Task: All lines from the line containing "Mary Chamberlain (670, 1785)" up to and including the last line of the entries must be written out exactly, with no others.

Record excerpts:

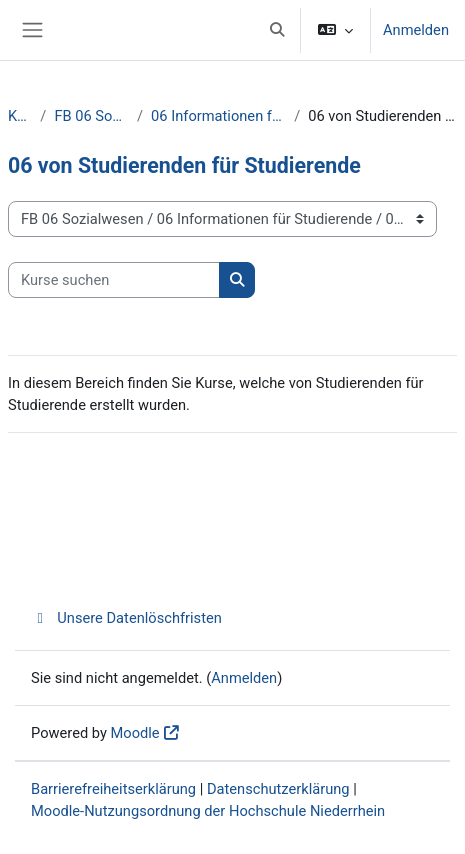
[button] (277, 30)
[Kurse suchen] (114, 280)
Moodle (135, 733)
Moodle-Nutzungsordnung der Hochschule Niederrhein (208, 811)
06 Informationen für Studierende (218, 116)
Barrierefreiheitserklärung (113, 789)
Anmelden (416, 30)
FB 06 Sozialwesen (91, 116)
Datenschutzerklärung (278, 789)
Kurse (20, 116)
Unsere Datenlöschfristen (126, 618)
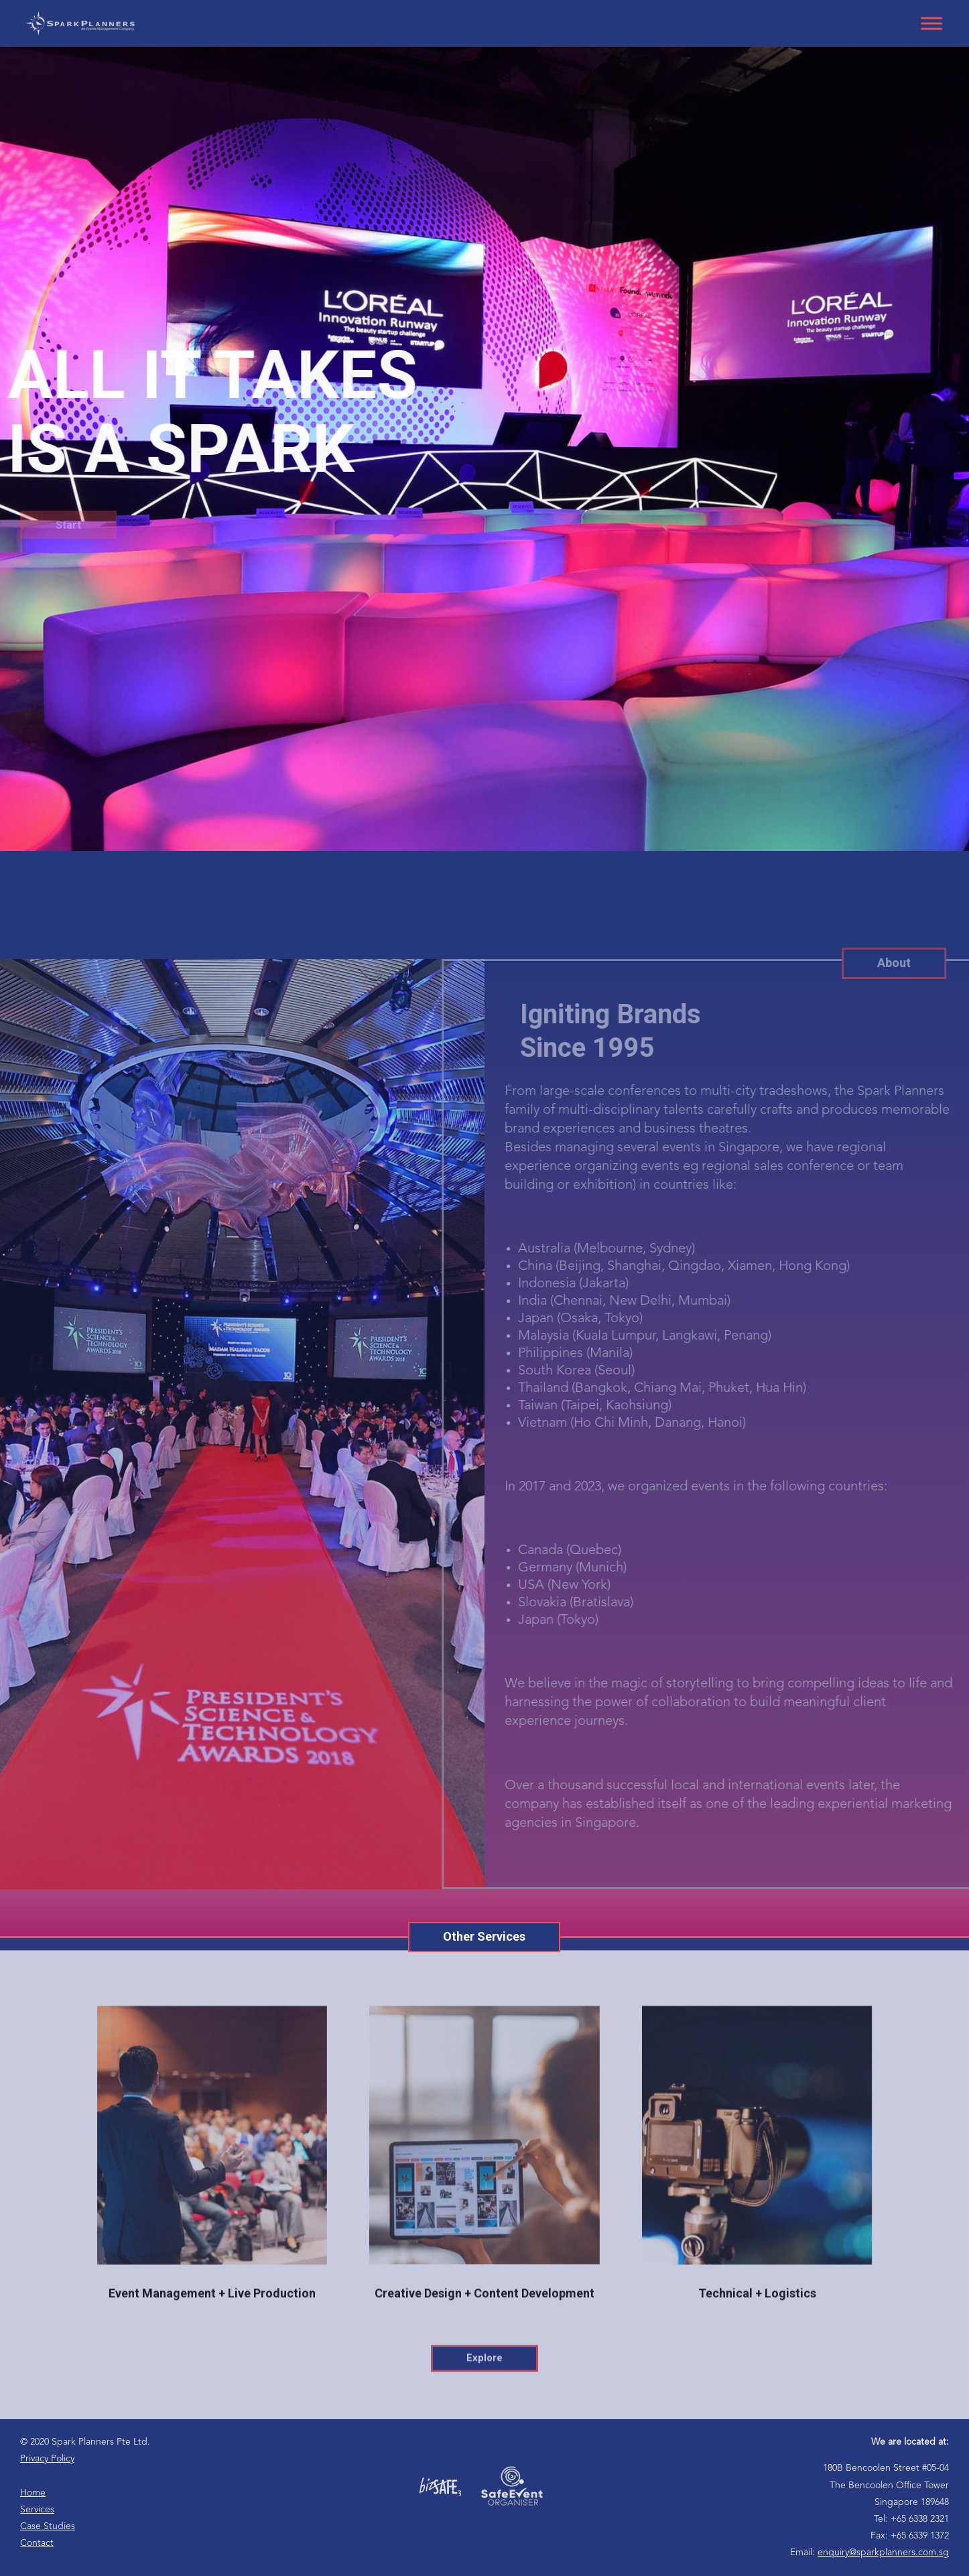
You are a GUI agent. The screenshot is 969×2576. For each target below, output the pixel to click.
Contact (37, 2543)
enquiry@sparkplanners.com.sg (883, 2552)
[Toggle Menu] (931, 23)
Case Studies (47, 2526)
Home (33, 2493)
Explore (484, 2393)
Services (37, 2509)
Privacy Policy (47, 2458)
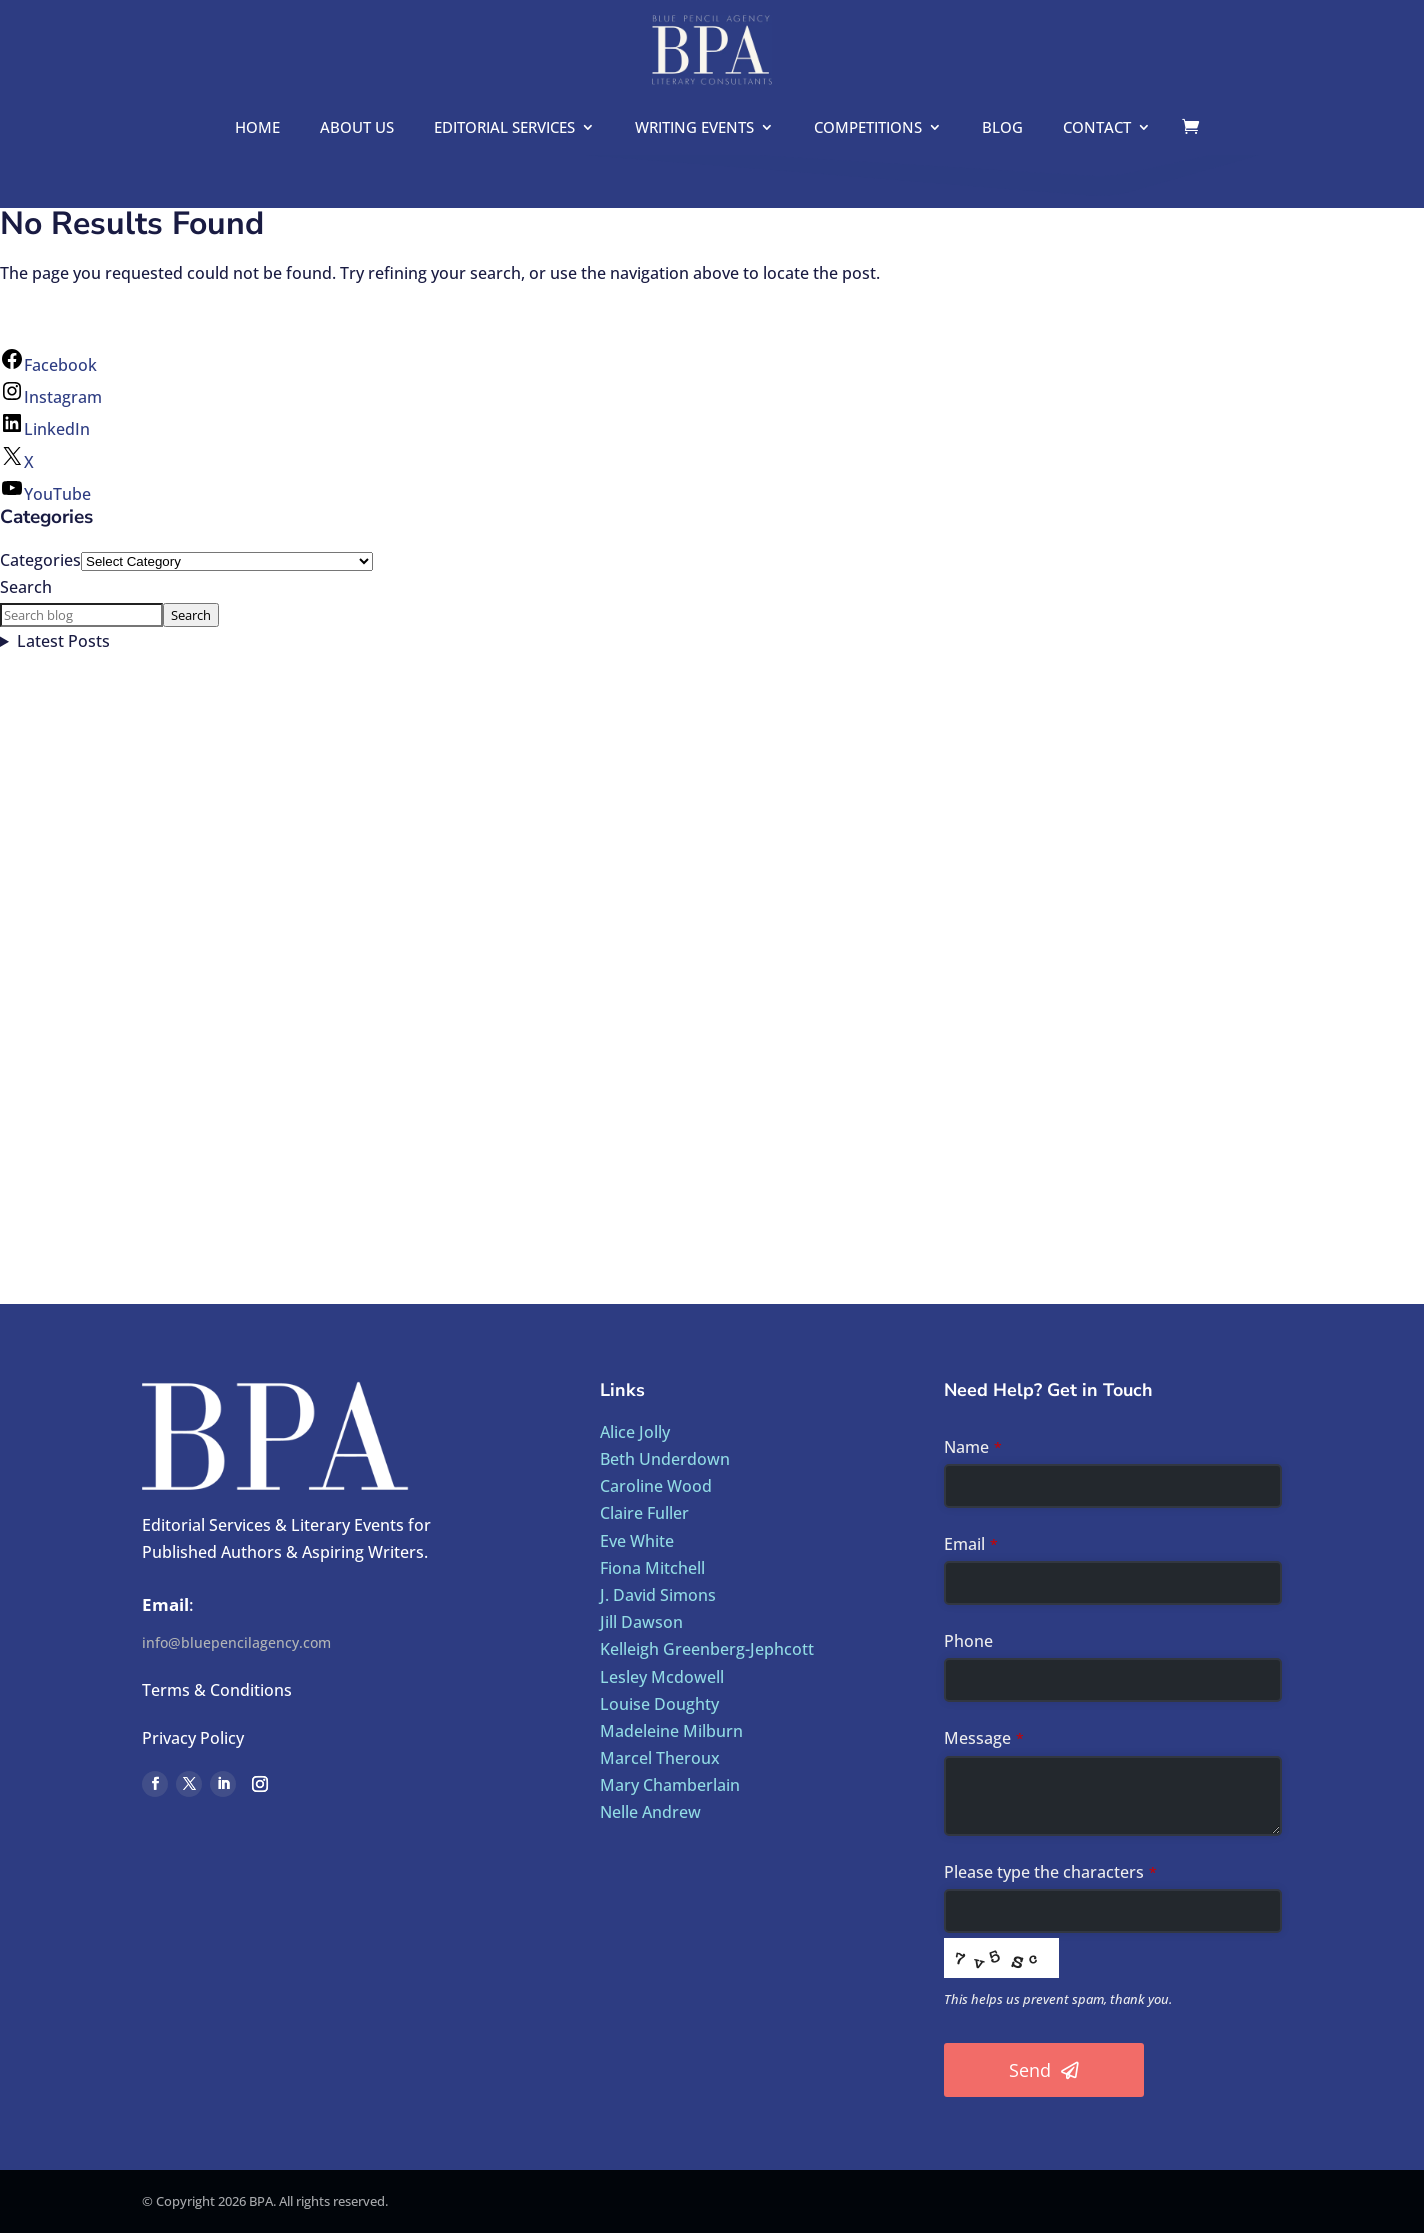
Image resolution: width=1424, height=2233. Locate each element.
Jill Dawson (641, 1622)
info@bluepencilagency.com (236, 1642)
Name (973, 1447)
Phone (968, 1641)
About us (357, 128)
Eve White (637, 1541)
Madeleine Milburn (671, 1731)
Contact (1097, 128)
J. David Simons (658, 1595)
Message (984, 1738)
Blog (1002, 128)
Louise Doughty (659, 1704)
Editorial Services (504, 128)
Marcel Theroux (660, 1758)
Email (971, 1544)
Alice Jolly (635, 1432)
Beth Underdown (665, 1459)
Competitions (868, 128)
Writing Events (694, 128)
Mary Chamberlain (670, 1785)
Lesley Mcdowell (662, 1677)
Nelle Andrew (650, 1812)
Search (26, 587)
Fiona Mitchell (652, 1568)
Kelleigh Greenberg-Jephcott (707, 1649)
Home (257, 128)
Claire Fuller (644, 1513)
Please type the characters (1050, 1872)
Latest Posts (63, 641)
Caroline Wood (656, 1486)
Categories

Output for this exercise:
Mary Chamberlain (670, 1785)
Lesley Mcdowell (662, 1677)
Nelle Andrew (650, 1812)
Search (26, 587)
Fiona Mitchell (652, 1568)
Kelleigh Greenberg-Jephcott (707, 1649)
Home (257, 128)
Claire Fuller (644, 1513)
Please type the characters (1050, 1872)
Latest Posts (63, 641)
Caroline Wood (656, 1486)
Categories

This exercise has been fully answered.